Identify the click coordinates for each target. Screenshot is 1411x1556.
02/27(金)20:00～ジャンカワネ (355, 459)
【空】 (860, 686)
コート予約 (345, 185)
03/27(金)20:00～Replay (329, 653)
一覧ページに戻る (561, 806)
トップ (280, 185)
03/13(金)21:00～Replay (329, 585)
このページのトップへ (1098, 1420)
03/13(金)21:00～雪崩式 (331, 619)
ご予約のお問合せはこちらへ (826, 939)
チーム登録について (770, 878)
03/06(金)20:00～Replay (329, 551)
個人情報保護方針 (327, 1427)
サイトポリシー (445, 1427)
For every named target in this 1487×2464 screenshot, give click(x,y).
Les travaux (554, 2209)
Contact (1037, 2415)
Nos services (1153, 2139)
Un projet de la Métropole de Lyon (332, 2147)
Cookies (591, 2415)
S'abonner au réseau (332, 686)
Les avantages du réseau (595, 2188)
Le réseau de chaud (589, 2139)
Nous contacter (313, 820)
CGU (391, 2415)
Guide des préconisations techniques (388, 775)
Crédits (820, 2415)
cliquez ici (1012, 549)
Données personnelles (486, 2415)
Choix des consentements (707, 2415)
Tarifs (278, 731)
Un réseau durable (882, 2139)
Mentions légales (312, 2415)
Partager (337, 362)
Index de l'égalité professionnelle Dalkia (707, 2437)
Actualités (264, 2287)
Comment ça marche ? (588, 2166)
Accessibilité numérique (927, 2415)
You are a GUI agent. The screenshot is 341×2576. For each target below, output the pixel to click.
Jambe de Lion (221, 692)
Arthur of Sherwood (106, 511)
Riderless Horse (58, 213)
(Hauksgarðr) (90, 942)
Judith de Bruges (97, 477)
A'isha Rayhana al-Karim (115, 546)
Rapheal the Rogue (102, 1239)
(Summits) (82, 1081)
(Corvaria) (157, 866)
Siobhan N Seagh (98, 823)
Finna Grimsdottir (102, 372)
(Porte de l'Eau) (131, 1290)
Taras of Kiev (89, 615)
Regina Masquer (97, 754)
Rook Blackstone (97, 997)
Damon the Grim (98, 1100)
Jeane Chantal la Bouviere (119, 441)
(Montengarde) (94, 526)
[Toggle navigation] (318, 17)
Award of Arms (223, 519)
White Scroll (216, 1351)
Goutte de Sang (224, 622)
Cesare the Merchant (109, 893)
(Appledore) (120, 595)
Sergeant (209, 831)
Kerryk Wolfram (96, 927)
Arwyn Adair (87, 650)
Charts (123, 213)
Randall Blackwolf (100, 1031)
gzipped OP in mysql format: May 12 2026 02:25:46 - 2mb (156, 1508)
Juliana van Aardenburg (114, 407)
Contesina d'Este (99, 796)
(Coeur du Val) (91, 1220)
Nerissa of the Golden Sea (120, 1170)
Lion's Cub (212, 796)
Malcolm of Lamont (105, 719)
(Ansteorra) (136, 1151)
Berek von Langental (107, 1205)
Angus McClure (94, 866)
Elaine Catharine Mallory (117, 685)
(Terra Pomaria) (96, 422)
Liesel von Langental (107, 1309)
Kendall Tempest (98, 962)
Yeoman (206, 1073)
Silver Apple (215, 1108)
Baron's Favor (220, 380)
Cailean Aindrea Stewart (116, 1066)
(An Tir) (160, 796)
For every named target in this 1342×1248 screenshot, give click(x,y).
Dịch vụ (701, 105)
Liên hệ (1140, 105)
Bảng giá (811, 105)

◆ **YOUR OBJECTIVE**:
Starting with the line with "一覧ページに戻る (561, 806)" above and going on through the line with "Jeane Chantal la Bouviere (119, 441)", transcribe every line exactly, both ends included, and add nothing.

◆ **SOLUTION TO THIS PROBLEM**:
一覧ページに戻る (561, 806)
トップ (280, 185)
03/13(金)21:00～Replay (329, 585)
このページのトップへ (1098, 1420)
03/13(金)21:00～雪崩式 (331, 619)
ご予約のお問合せはこちらへ (826, 939)
チーム登録について (770, 878)
03/06(金)20:00～Replay (329, 551)
個人情報保護方針 (327, 1427)
サイトポリシー (445, 1427)
For every named target in this 1487×2464 screenshot, give click(x,y).
Les travaux (554, 2209)
Contact (1037, 2415)
Nos services (1153, 2139)
Un projet de la Métropole de Lyon (332, 2147)
Cookies (591, 2415)
S'abonner au réseau (332, 686)
Les avantages du réseau (595, 2188)
Le réseau de chaud (589, 2139)
Nous contacter (313, 820)
CGU (391, 2415)
Guide des préconisations techniques (388, 775)
Crédits (820, 2415)
cliquez ici (1012, 549)
Données personnelles (486, 2415)
Choix des consentements (707, 2415)
Tarifs (278, 731)
Un réseau durable (882, 2139)
Mentions légales (312, 2415)
Partager (337, 362)
Index de l'égalité professionnelle Dalkia (707, 2437)
Actualités (264, 2287)
Comment ça marche ? (588, 2166)
Accessibilité numérique (927, 2415)
You are a GUI agent. The screenshot is 341×2576. For each target below, output the pixel to click.
Jambe de Lion (221, 692)
Arthur of Sherwood (106, 511)
Riderless Horse (58, 213)
(Hauksgarðr) (90, 942)
Judith de Bruges (97, 477)
A'isha Rayhana al-Karim (115, 546)
Rapheal the Rogue (102, 1239)
(Summits) (82, 1081)
(Corvaria) (157, 866)
Siobhan N Seagh (98, 823)
Finna Grimsdottir (102, 372)
(Porte de l'Eau) (131, 1290)
Taras of Kiev (89, 615)
Regina Masquer (97, 754)
Rook Blackstone (97, 997)
Damon the Grim (98, 1100)
Jeane Chantal la Bouviere (119, 441)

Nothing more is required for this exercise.